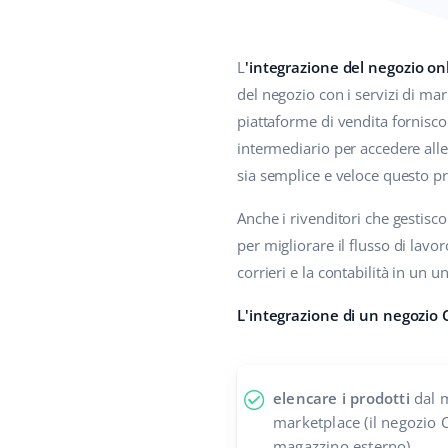
L
'integrazione del negozio o
del negozio con i servizi di ma
piattaforme di vendita fornisc
intermediario per accedere alle 
sia semplice e veloce questo pr
Anche i rivenditori che gestisc
per migliorare il flusso di lavo
corrieri e la contabilità in un u
L'integrazione di un negozio
elencare i prodotti
dal m
marketplace (il negozio
magazzino esterno)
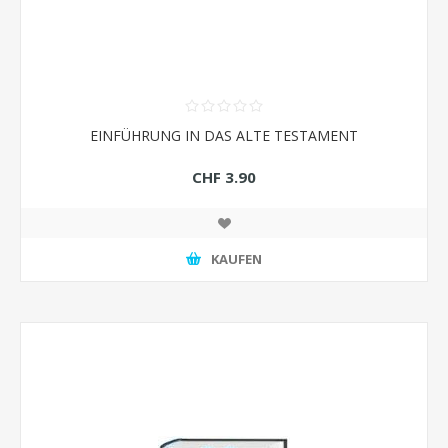
EINFÜHRUNG IN DAS ALTE TESTAMENT
CHF 3.90
KAUFEN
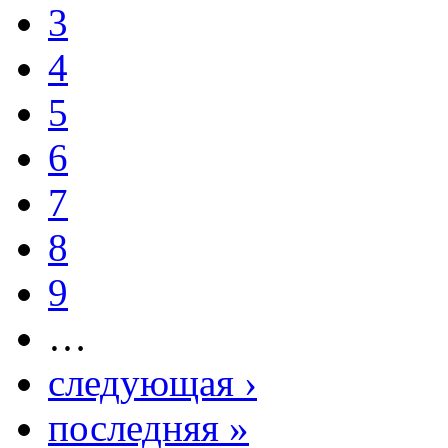
3
4
5
6
7
8
9
…
следующая ›
последняя »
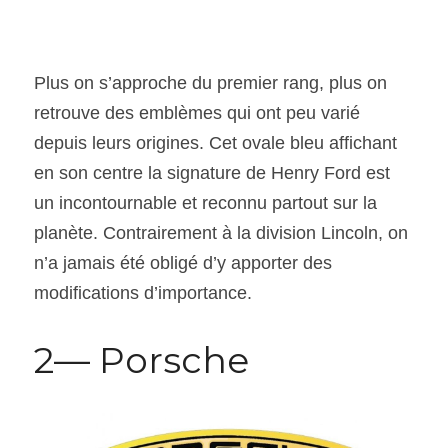
Plus on s’approche du premier rang, plus on 
retrouve des emblèmes qui ont peu varié 
depuis leurs origines. Cet ovale bleu affichant 
en son centre la signature de Henry Ford est 
un incontournable et reconnu partout sur la 
planète. Contrairement à la division Lincoln, on 
n’a jamais été obligé d’y apporter des 
modifications d’importance.
2— Porsche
-*-
--- Your instructions ---
Print every entry word for word; omit the pictures.

--- Exercise output ---
L
'integrazione del negozio o
del negozio con i servizi di ma
piattaforme di vendita fornisc
intermediario per accedere alle 
sia semplice e veloce questo pr
Anche i rivenditori che gestisc
per migliorare il flusso di lavo
corrieri e la contabilità in un u
L'integrazione di un negozio
elencare i prodotti
dal m
marketplace (il negozio
magazzino esterno)
EINFÜHRUNG IN DAS ALTE TESTAMENT
CHF 3.90
KAUFEN
3
4
5
6
7
8
9
…
следующая ›
последняя »
Plus on s’approche du premier rang, plus on 
retrouve des emblèmes qui ont peu varié 
depuis leurs origines. Cet ovale bleu affichant 
en son centre la signature de Henry Ford est 
un incontournable et reconnu partout sur la 
planète. Contrairement à la division Lincoln, on 
n’a jamais été obligé d’y apporter des 
modifications d’importance.
2— Porsche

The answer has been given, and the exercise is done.